Wednesday, October 17, 2018

Death of Avetik Isahakian (October 17, 1957)

Avetik Isahakian was and remains a popular name in Armenian literature, particularly for the folkloric style of his poetry. Many of his poems have become songs.

He was born in Alexandropol (nowadays Gumri) on October 30, 1875. He spent his childhood and adolescence in the surrounding village of Ghazarapat, now called Isahakian after him. He studied at the Kevorkian Seminary of Holy Etchmiadzin, and from 1893-1895 he was an auditor at the University of Lepzig, in Germany.

He started writing in his youth years, while he also delved into political activities. He returned to Alexandropol in 1895 and became a member of the local committee of the Armenian Revolutionary Federation. He was arrested by the Russian police in 1896 and spent a year imprisoned in the fortress of Yerevan.

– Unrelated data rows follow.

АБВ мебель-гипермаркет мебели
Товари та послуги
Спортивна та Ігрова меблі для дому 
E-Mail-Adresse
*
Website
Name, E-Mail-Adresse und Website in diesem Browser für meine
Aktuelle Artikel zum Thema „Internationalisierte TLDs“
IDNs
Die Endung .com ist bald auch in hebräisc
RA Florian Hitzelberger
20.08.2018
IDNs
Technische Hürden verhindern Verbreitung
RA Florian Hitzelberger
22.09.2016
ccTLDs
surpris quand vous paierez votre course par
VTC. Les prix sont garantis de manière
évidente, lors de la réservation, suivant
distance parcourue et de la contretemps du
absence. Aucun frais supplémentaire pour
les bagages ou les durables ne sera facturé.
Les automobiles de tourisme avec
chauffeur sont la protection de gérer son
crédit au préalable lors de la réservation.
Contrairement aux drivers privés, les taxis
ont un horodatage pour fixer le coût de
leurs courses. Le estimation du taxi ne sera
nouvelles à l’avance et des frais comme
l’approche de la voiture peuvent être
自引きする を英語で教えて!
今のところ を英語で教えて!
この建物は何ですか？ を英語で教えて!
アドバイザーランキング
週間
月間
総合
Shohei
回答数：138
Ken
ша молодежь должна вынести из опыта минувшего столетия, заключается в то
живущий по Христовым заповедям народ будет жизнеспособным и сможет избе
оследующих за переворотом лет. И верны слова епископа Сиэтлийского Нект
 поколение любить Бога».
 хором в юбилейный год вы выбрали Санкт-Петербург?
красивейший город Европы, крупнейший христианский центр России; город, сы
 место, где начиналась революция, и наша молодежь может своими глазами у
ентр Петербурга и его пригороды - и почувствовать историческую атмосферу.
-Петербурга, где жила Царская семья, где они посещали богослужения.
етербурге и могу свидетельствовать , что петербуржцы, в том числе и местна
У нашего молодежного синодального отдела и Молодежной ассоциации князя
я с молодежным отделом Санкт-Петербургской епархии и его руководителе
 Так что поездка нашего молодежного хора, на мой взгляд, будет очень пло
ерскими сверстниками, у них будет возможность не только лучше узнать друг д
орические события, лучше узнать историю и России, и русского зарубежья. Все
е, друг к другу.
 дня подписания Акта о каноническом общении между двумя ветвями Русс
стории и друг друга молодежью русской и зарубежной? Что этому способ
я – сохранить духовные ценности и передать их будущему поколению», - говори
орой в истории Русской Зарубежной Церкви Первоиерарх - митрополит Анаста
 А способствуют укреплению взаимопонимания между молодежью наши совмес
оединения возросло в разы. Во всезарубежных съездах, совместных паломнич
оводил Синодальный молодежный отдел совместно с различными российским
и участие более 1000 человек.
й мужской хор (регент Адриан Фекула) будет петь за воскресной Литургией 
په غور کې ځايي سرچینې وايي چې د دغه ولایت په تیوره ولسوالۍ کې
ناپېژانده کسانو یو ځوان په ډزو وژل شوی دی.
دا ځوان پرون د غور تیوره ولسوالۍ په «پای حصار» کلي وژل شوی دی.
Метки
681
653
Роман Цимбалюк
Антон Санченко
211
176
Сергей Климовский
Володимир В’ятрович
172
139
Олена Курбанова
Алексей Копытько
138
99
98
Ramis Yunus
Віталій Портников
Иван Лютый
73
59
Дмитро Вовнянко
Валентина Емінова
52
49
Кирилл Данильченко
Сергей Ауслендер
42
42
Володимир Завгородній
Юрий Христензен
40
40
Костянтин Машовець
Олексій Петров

He left the country after coming out of prison. In 1897 he went to the University of Zurich as auditor of history of literature and philosophy. A year later, he published his first book of poetry, Songs and Wounds. In 1902 he came back to the homeland and then settled in Tiflis. He published a second book of poetry, Poems, in 1903, followed by an enlarged edition of Songs and Wounds in 1908.

In 1908 the Russian government launched a repressive campaign against the revolutionary movements throughout the empire. Isahakian was among the 158 intellectuals arrested in the “A.R.F. case” and, after remaining for half year in the prison of Metekh, in Tiflis, he was liberated with a huge bail. The atmosphere was irrespirable and perhaps was one of the reasons besides the writing of the long poem Abu-Lala Mahari from 1909-1910. In 1910 the poet married Sofia Kocharian in the ruins of Ani. They moved first to Constantinople, where he published the poem in 1911, and then to Europe with their newly-born son, Vigen.

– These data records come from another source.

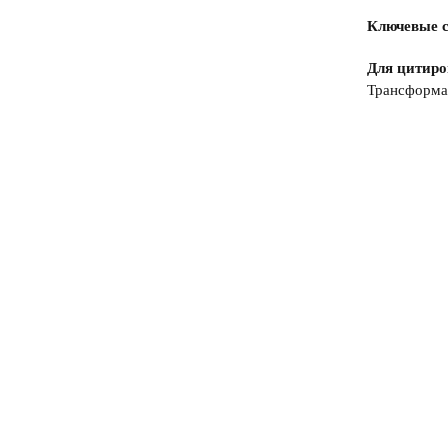
Ключевые с
Для цитиро
Трансформац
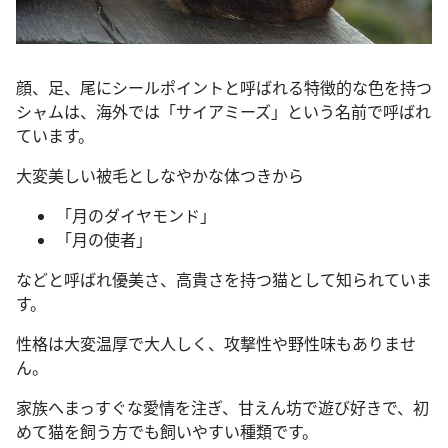
顔、足、尾にシールポイントと呼ばれる特徴的な色を持つ
シャムは、海外では「サイアミーズ」という名前で呼ばれ
ています。
大変美しい被毛としなやかな体つきから
「月のダイヤモンド」
「月の使者」
などと呼ばれ優美さ、高貴さを持つ猫として知られていま
す。
性格は大変温厚で大人しく、攻撃性や野性味もありませ
ん。
家族へまっすぐな愛情を注ぎ、甘えん坊で遊び好きで、初
めて猫を飼う方でも飼いやすい種類です。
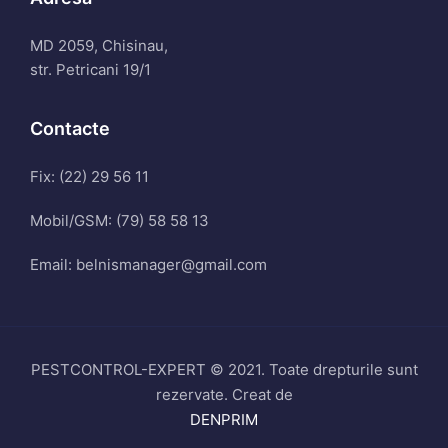
MD 2059, Chisinau,
str. Petricani 19/1
Contacte
Fix: (22) 29 56 11
Mobil/GSM: (79) 58 58 13
Email: belnismanager@gmail.com
PESTCONTROL-EXPERT © 2021. Toate drepturile sunt
rezervate. Creat de
DENPRIM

They settled in Berlin, where Isahakian would become one of the founders of the German-Armenian Society in 1914 together with a group of Armenian and German intellectuals. In 1916 the Isahakians moved to Geneva. The poet would actively follow the Armenian cause and reflect it in his writing, journal notes, and articles. He started writing a novel, Usta Garo, where he intended to present Armenian political life in the late nineteenth and early twentieth century, which remained unfinished despite working on it for many years. He published two collections of poems in 1920 and 1922, as well as the first version of his poem Mher of Sassoon, based on the final cycle of the Armenian epic.

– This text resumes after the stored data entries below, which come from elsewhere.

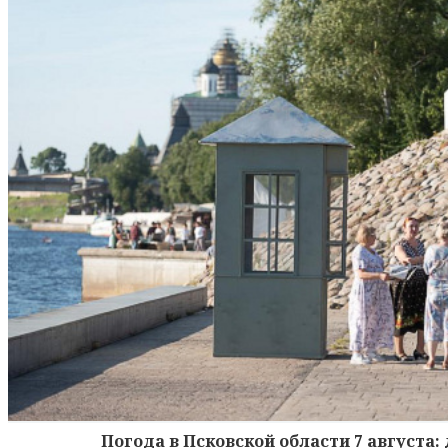
Погода в Псковской области 7 августа: 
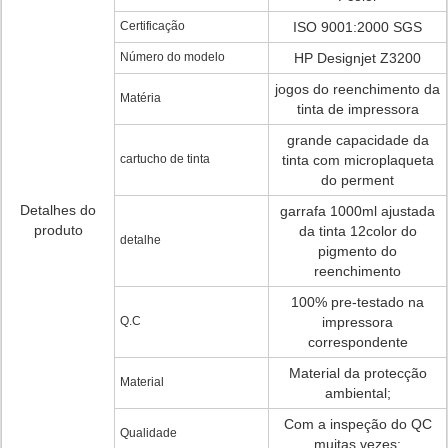
Certificação
ISO 9001:2000 SGS
Número do modelo
HP Designjet Z3200
jogos do reenchimento da
Matéria
tinta de impressora
grande capacidade da
cartucho de tinta
tinta com microplaqueta
do perment
Detalhes do
garrafa 1000ml ajustada
produto
da tinta 12color do
detalhe
pigmento do
reenchimento
100% pre-testado na
Q.C
impressora
correspondente
Material da protecção
Material
ambiental;
Com a inspeção do QC
Qualidade
muitas vezes;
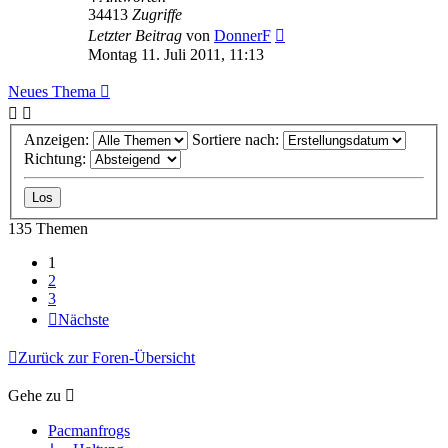
34413
Zugriffe
Letzter Beitrag
von
DonnerF
Montag 11. Juli 2011, 11:13
Neues Thema
Anzeigen:
Sortiere nach:
Richtung:
135 Themen
1
2
3
Nächste
Zurück zur Foren-Übersicht
Gehe zu
Pacmanfrogs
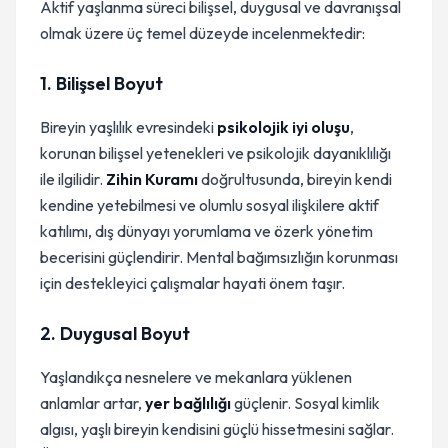
Aktif yaşlanma süreci bilişsel, duygusal ve davranışsal
olmak üzere üç temel düzeyde incelenmektedir:
1. Bilişsel Boyut
Bireyin yaşlılık evresindeki
psikolojik iyi oluşu
,
korunan bilişsel yetenekleri ve psikolojik dayanıklılığı
ile ilgilidir.
Zihin Kuramı
doğrultusunda, bireyin kendi
kendine yetebilmesi ve olumlu sosyal ilişkilere aktif
katılımı, dış dünyayı yorumlama ve özerk yönetim
becerisini güçlendirir. Mental bağımsızlığın korunması
için destekleyici çalışmalar hayati önem taşır.
2. Duygusal Boyut
Yaşlandıkça nesnelere ve mekanlara yüklenen
anlamlar artar,
yer bağlılığı
güçlenir. Sosyal kimlik
algısı, yaşlı bireyin kendisini güçlü hissetmesini sağlar.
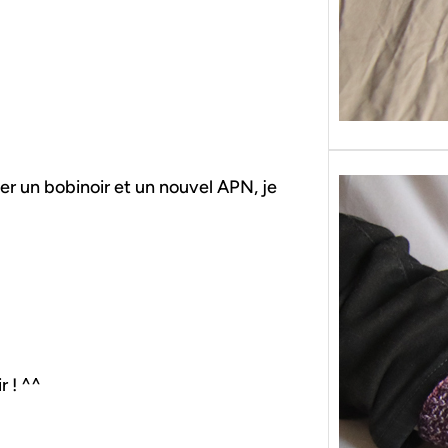
er un bobinoir et un nouvel APN, je
 ! ^^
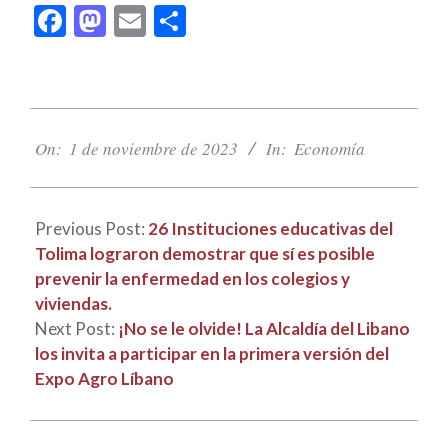
Facebook
Mastodon
Email
Compartir
2023-
11-
On:
1 de noviembre de 2023
In:
Economía
01
Previous Post:
26 Instituciones educativas del
Tolima lograron demostrar que sí es posible
prevenir la enfermedad en los colegios y
viviendas.
Next Post:
¡No se le olvide! La Alcaldía del Libano
los invita a participar en la primera versión del
Expo Agro Líbano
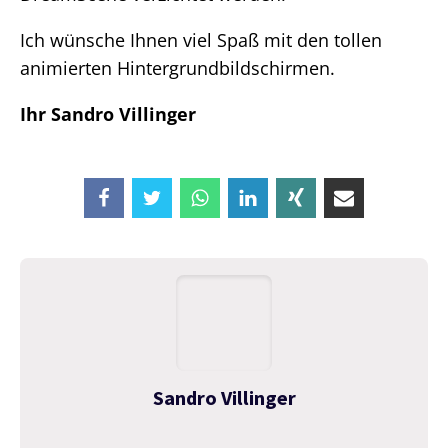
Ich wünsche Ihnen viel Spaß mit den tollen
animierten Hintergrundbildschirmen.
Ihr Sandro Villinger
Sandro Villinger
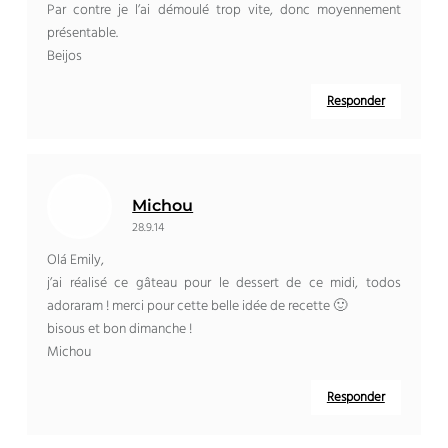
Par contre je l’ai démoulé trop vite
,
donc moyennement
présentable
.
Beijos
Responder
Michou
28.9.14
Olá Emily,
j’ai réalisé ce gâteau pour le dessert de ce midi
, todos
adoraram !
merci pour cette belle idée de recette 🙂
bisous et bon dimanche
!
Michou
Responder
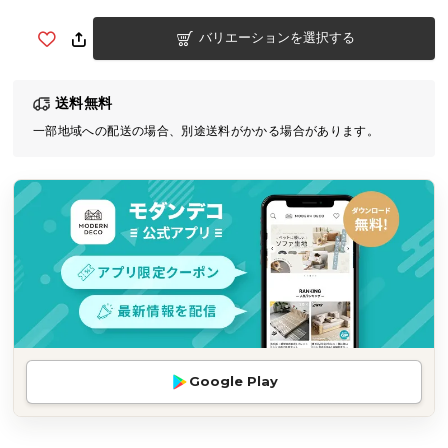
気
バリエーションを選択する
ア
イ
テ
送料無料
ム
一部地域への配送の場合、別途送料がかかる場合があります。
ラ
ン
キ
ン
グ
商
品
カ
テ
Google Play
ゴ
リ
か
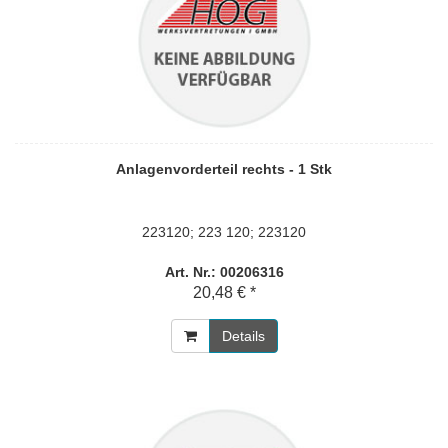
Anlagenvorderteil rechts - 1 Stk
223120; 223 120; 223120
Art. Nr.: 00206316
20,48 € *
Details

Isahakian moved to Paris in 1924 and, after fifteen years in exile, he visited Soviet Armenia in 1926 and remained there for four years. He returned to Europe in 1930 and lived in the French capital for the next six years, where he was an activist on behalf of Soviet Armenia until 1936. In this year, he returned definitively to the homeland with his family.

In Armenia, where he was familiarly known as varpet (“master”), a title that he only shared with painter Martiros Sarian, Isahakian was the dean of Armenian literature in the hard times of Stalinist repression. He continued writing and publishing. He became a member of the Academy of Sciences of Armenia in 1943. He earned the State Prize of the USSR in 1946, and in this same year he was appointed president of the Writers Union of Armenia, a position he held until his death on October 17, 1957 in Yerevan.

Avetik Isahakian was buried in the “Komitas” Pantheon of Yerevan. His house-museum in Yerevan was opened in 1963 and another was later opened in Gumri. There are statues of him in both cities, as well as schools, streets, and libraries carrying his name in different towns of Armenia.